The recent explosion of search utility products has gained some piquancy with the entry of Google into this market. You can have Google Desktop Search; you can have a Google Mini (blue, smallish and up to 100,000 documents) or a Google Search Appliance (yellow, very big and heavy, £20,000 and effectively unlimited numbers of documents). The rest of the players in this business – some of which have been around for a good few years and have quite a variety of offerings – could find themselves suffering now that the current search icon has broken out of its shell and is delivering the swatch of search engines to brighten up equipment rooms across the planet.
So what do the Google boxes do that the software products don’t? Why would you choose a bundled-up hardware box anyway? Running a Google Search Appliance setup isn’t quite a plug-and-play operation. The Appliance isn’t able to ‘hunt the LAN’ without the initial setup. You have to prepare your servers to be searched, then you connect the box and tell it where to go looking. Some resources are presented via Internet Information Server (IIS), others come from databases. This is both good and bad news: good, in that the Google box understands ODBC and SQL data sources, so you can include your corporate SQL-based data in the index; bad, because to look through your file server shares you’ll need to publish those as virtual hosts within IIS.
Network managers will be dividing into diametrically opposed camps even as they read this. One group will hiss and run away at the idea of turning on IIS anywhere inside its corporate firewall; the other would expect everyone to have this on as a matter of course.

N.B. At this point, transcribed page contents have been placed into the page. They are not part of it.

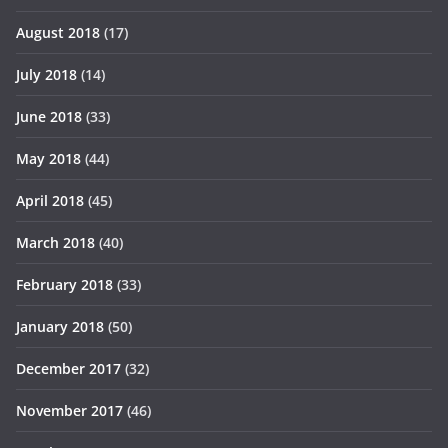
August 2018
(17)
July 2018
(14)
June 2018
(33)
May 2018
(44)
April 2018
(45)
March 2018
(40)
February 2018
(33)
January 2018
(50)
December 2017
(32)
November 2017
(46)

It isn’t quite that simple. This is about smaller networks, and most of those I see don’t use IIS in a trivial fashion. Not because it’s technically undesirable, but rather because their ‘web stuff’ is handled by the ‘web guy’, who has almost nothing to do with their internal servers.

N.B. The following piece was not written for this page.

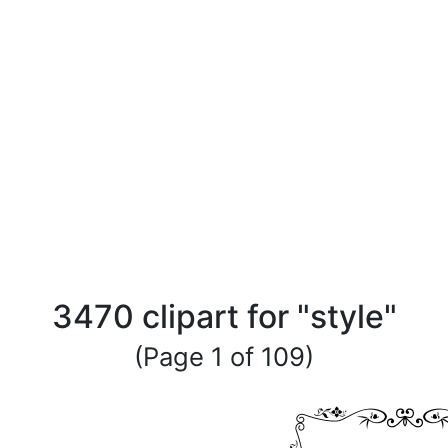
3470 clipart for "style"
(Page 1 of 109)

Having said that, going through the setup steps on the Appliance is definitely worthwhile. It may take a while for the default crawler robot settings to work through your data pile, but the immediate advantage of the presentation given to your data is that it’s Google style.
That means you can build queries with Google syntax, and you can leave your staff merrily clicking on the search results they dig up. It even presents the usual Google ‘cached’ and ‘plain text’ options for looking at something that’s in a foreign format for your PC. This is especially invaluable when what it returns is some bloated PowerPoint presentation.
However, there are several shortcomings to the Google methodology when it comes to the usual mish-mash of network resources found in smaller networks. One is ably highlighted by Paul Ockenden; another is the licensing price. More than £2,000 for an annual subscription to Google’s combined software licence, hardware maintenance and remote support is a lot to be paying for a smaller network. The way Google limits the number of documents included in the searchable index means this is what the Google Mini is designed for.